_What to produce_:
Reproduce each line of the following material exactly, omitting the images.

_Records to process_:

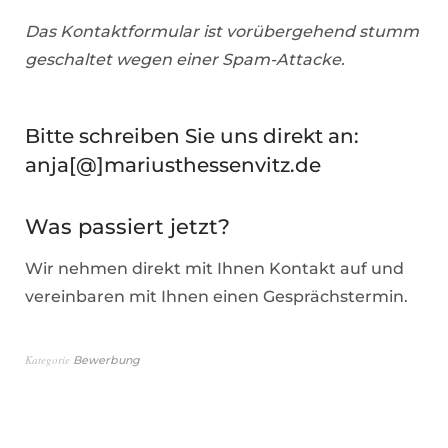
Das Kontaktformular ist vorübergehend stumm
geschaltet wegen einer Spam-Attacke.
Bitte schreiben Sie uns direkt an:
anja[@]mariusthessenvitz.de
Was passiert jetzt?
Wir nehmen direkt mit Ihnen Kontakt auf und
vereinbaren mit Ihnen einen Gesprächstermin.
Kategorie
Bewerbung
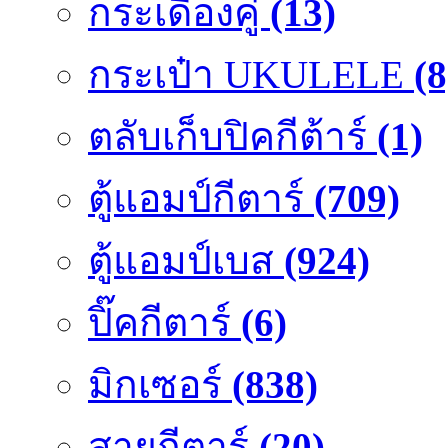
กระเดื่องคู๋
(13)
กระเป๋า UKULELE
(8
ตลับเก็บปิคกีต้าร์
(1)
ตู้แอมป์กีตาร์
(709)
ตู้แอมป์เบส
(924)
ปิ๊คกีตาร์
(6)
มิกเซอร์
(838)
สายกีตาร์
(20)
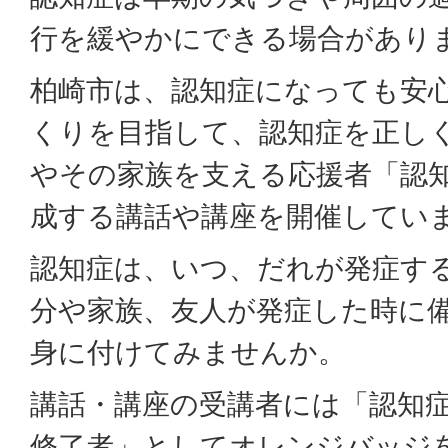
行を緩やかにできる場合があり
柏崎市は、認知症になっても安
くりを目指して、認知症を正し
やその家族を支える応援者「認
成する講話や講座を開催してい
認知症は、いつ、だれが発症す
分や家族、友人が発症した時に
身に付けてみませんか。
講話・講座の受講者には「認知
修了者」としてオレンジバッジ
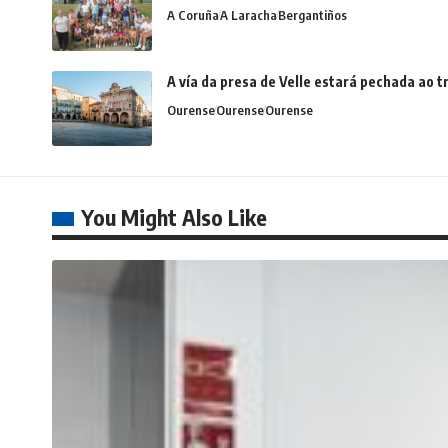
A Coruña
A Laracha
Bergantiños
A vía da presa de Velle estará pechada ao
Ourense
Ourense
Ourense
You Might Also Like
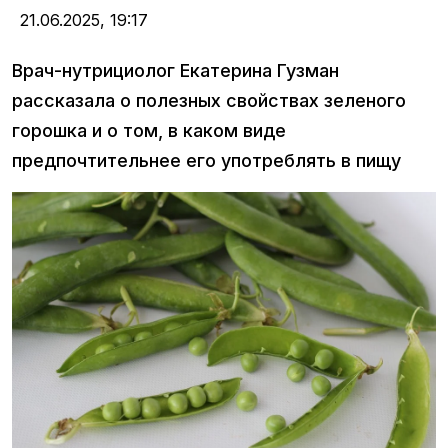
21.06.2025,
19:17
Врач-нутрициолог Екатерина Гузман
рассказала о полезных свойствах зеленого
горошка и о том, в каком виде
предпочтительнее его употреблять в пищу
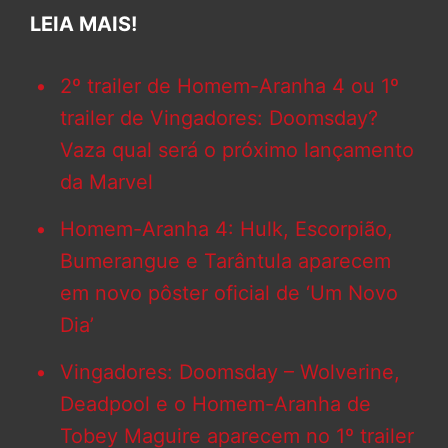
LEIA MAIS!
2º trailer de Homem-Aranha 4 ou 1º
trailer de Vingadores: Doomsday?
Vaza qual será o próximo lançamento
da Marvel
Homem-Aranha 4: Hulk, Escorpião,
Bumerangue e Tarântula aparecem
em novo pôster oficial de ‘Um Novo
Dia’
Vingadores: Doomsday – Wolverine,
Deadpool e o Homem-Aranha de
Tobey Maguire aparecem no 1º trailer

_Solution to this exercise_:
Das Kontaktformular ist vorübergehend stumm
geschaltet wegen einer Spam-Attacke.
Bitte schreiben Sie uns direkt an:
anja[@]mariusthessenvitz.de
Was passiert jetzt?
Wir nehmen direkt mit Ihnen Kontakt auf und
vereinbaren mit Ihnen einen Gesprächstermin.
Kategorie
Bewerbung
กระเดื่องคู๋
(13)
กระเป๋า UKULELE
(8
ตลับเก็บปิคกีต้าร์
(1)
ตู้แอมป์กีตาร์
(709)
ตู้แอมป์เบส
(924)
ปิ๊คกีตาร์
(6)
มิกเซอร์
(838)
สายกีตาร์
(20)
行を緩やかにできる場合があり
柏崎市は、認知症になっても安
くりを目指して、認知症を正し
やその家族を支える応援者「認
成する講話や講座を開催してい
認知症は、いつ、だれが発症す
分や家族、友人が発症した時に
身に付けてみませんか。
講話・講座の受講者には「認知
修了者」としてオレンジバッジ
A Coruña
A Laracha
Bergantiños
A vía da presa de Velle estará pechada ao
Ourense
Ourense
Ourense
You Might Also Like
21.06.2025,
19:17
Врач-нутрициолог Екатерина Гузман
рассказала о полезных свойствах зеленого
горошка и о том, в каком виде
предпочтительнее его употреблять в пищу
LEIA MAIS!
2º trailer de Homem-Aranha 4 ou 1º
trailer de Vingadores: Doomsday?
Vaza qual será o próximo lançamento
da Marvel
Homem-Aranha 4: Hulk, Escorpião,
Bumerangue e Tarântula aparecem
em novo pôster oficial de ‘Um Novo
Dia’
Vingadores: Doomsday – Wolverine,
Deadpool e o Homem-Aranha de
Tobey Maguire aparecem no 1º trailer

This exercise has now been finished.